Computer vision has made a significant progress in recent years thanks to advancement in neural network architectures and computing power. At the sensory level, the current machine vision systems sample the visual data uniformly to make predictions about the scene. This is in contrast with the human vision system that has high visual acuity only in a small central region, the fovea, and much coarser sampling away from the center. There has been a renewed interest, particularly in the context of active vision for robotics navigation and scene exploration, to develop biologically motivated methods that can leverage such foveated computations. While foveated vision offers computational savings at or near the region of interest, it requires eye movements to scan the scene for effective image understanding. The hypothesis is that methods that can leverage non-uniform sampling of the field of view together with eye-movements will lead to a new class of active vision systems that are optimized computationally for specific tasks of interest.
Inspired by the above observations, this research provides, for the first time, a comprehensive study of the human visual search in the constrained setting of person identification in the wild. A novel video database is created that systematically tests how different parts of a person contribute towards eye-movements and person identification. Our study shows that the search errors can dominate the overall recognition accuracy in human subject experiments. This calls for new strategies for integrating eye tracking with foveated image representations. Towards this two specific approaches are investigated further.

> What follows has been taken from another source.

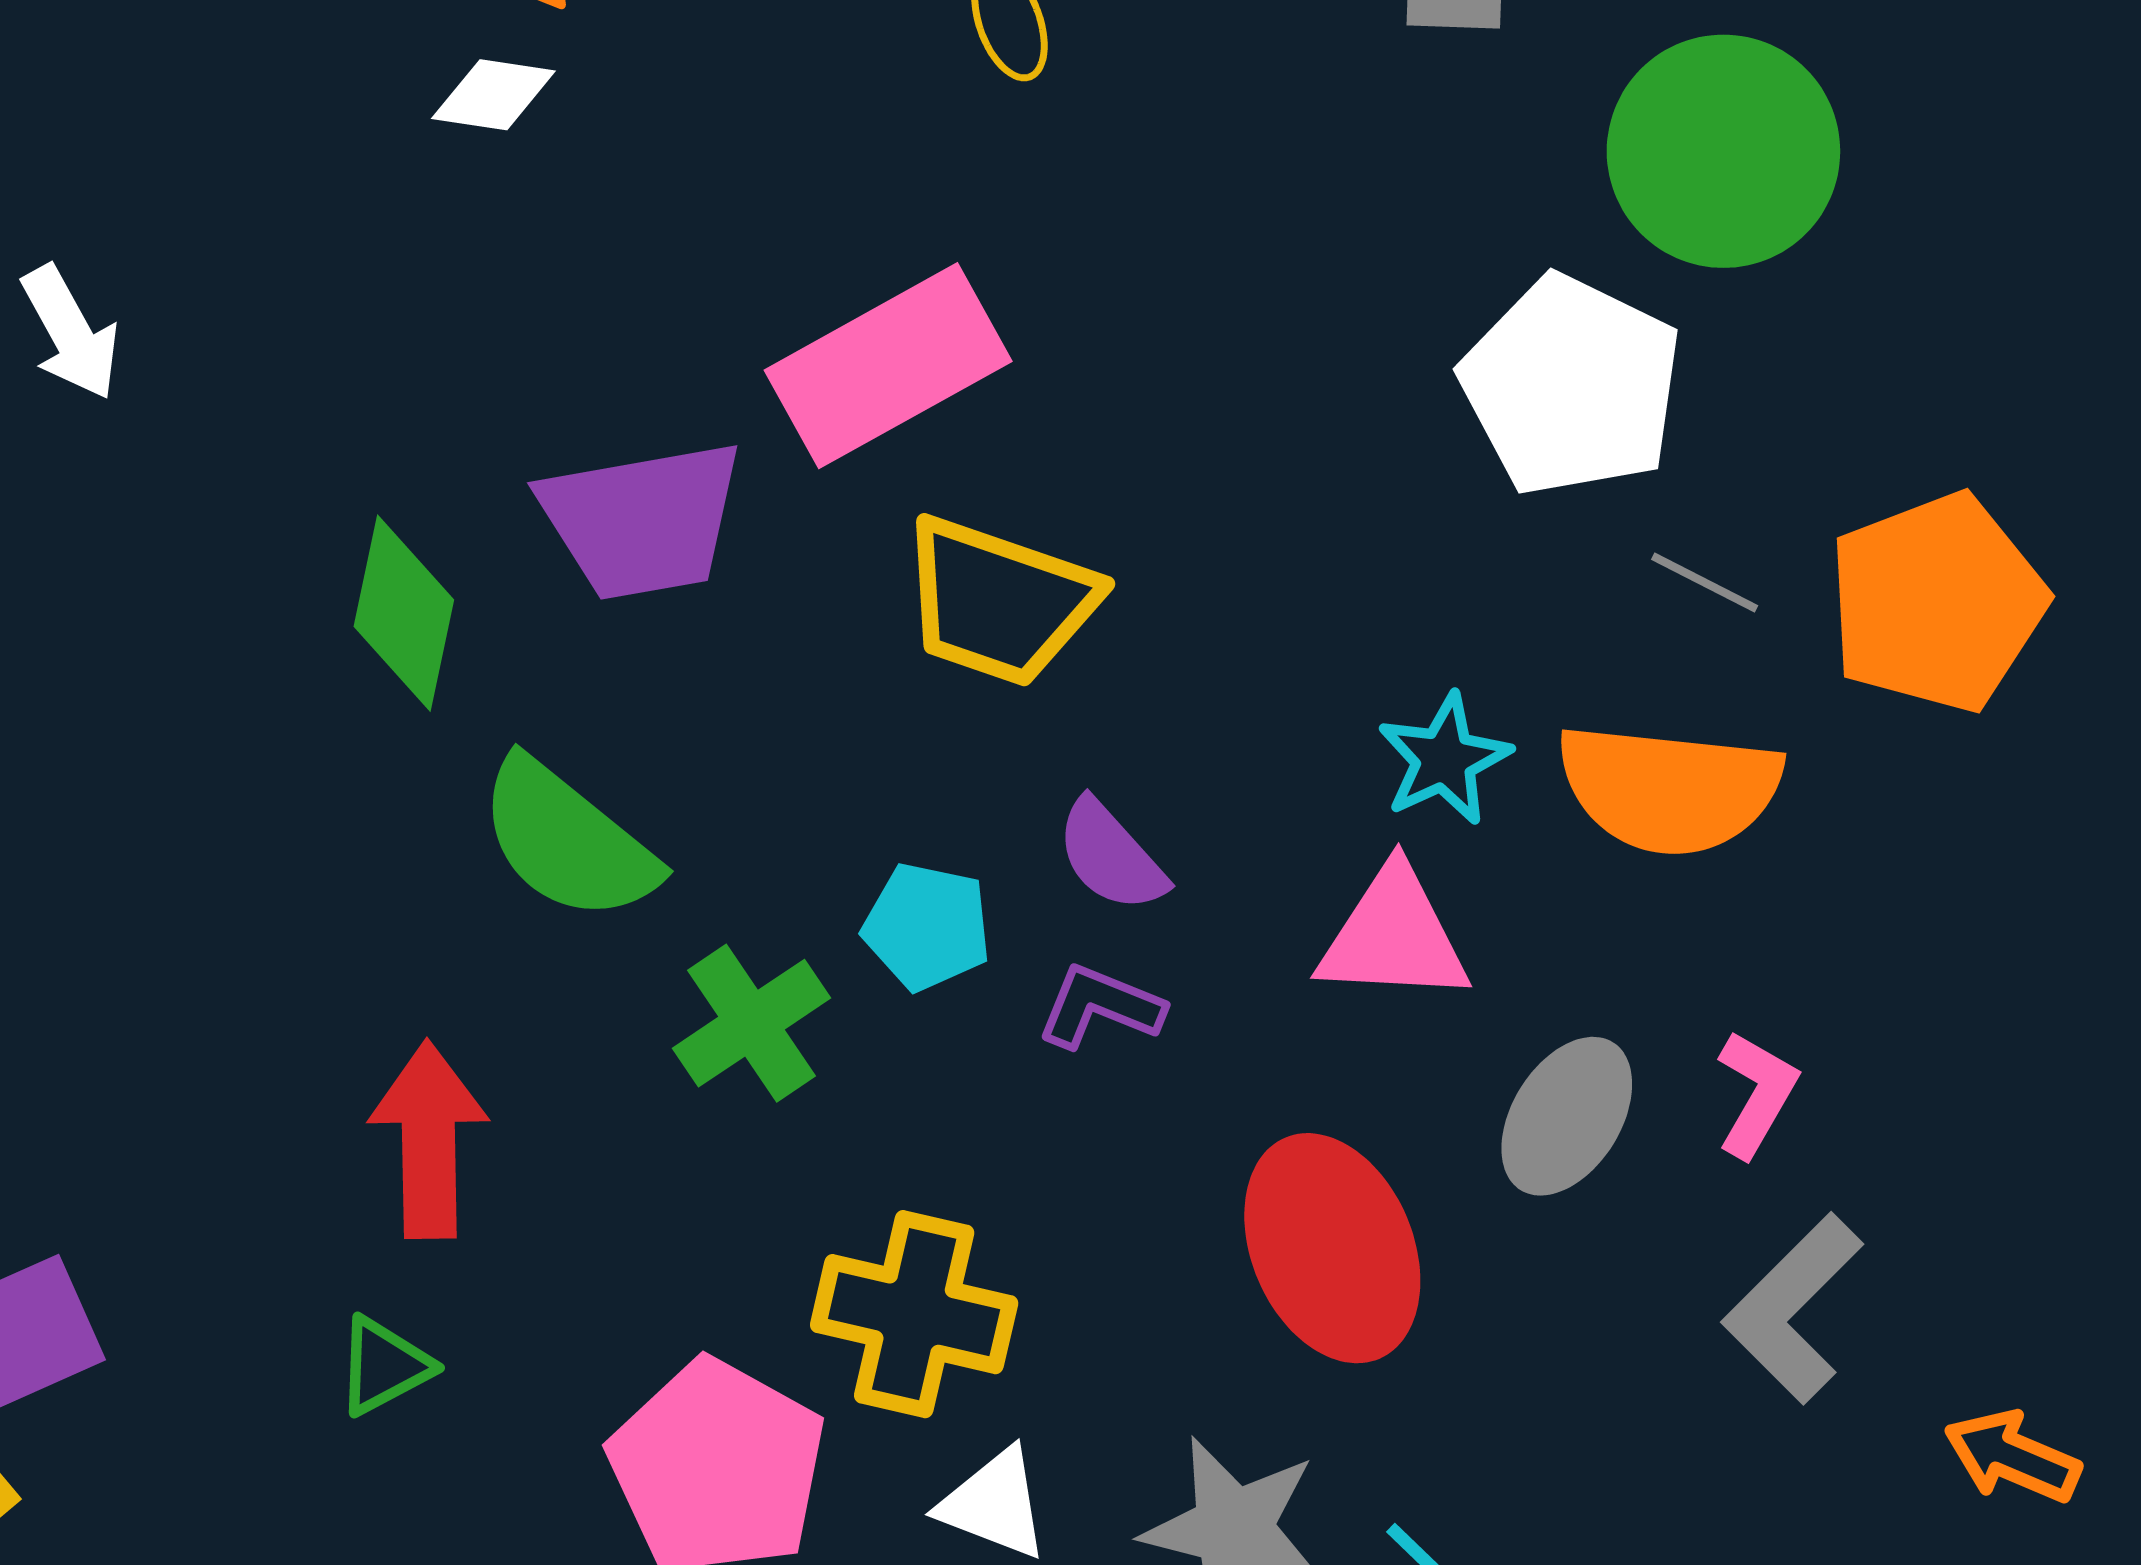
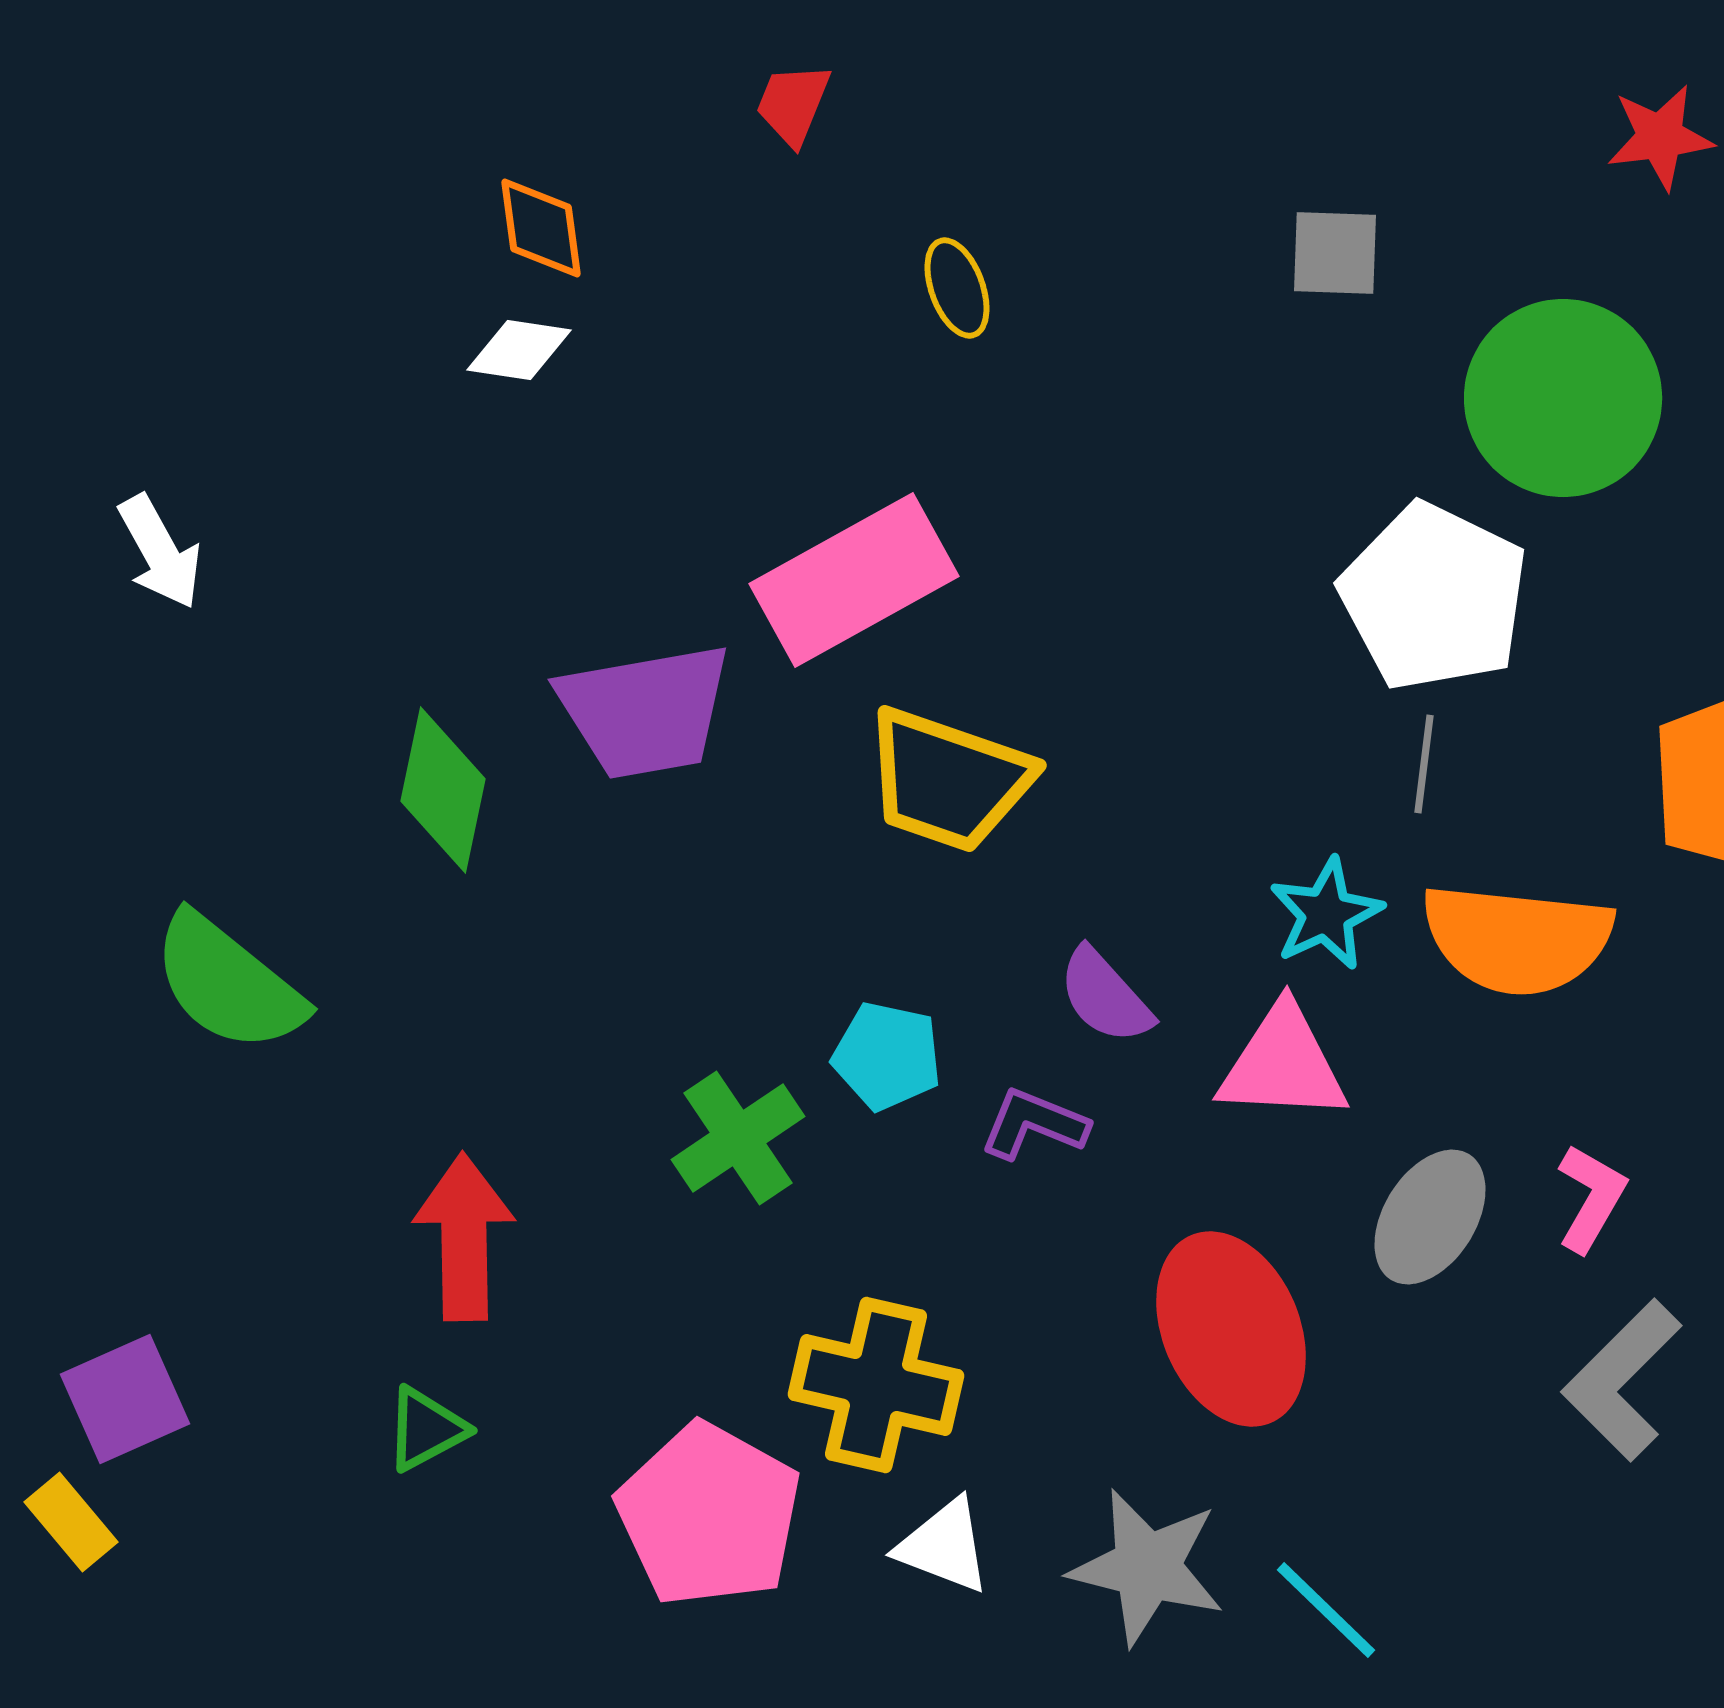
gray line: (1705, 582) -> (1424, 764), moved, turned 70
green semicircle: (568, 841) -> (228, 983), moved
purple semicircle: (1111, 856) -> (1105, 996), moved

In the first approach, a deep neural network based method is developed to model eye movements. Using the long-short-term-memory to model the successive fixations. The proposed method outperforms state of the state of the art performance while simplifying the feature extraction procedure. The second approach focuses on the foveated image model that leverages multiple fixations. A convolutional neural network method is proposed that works directly with the foveated input images that achieves competitive recognition rates compared to standard neural networks operating on the same number of input pixels.
Overall the thesis investigates the requirements and implementations that could support active foveated vision, and lays down the ground work for future studies in this area.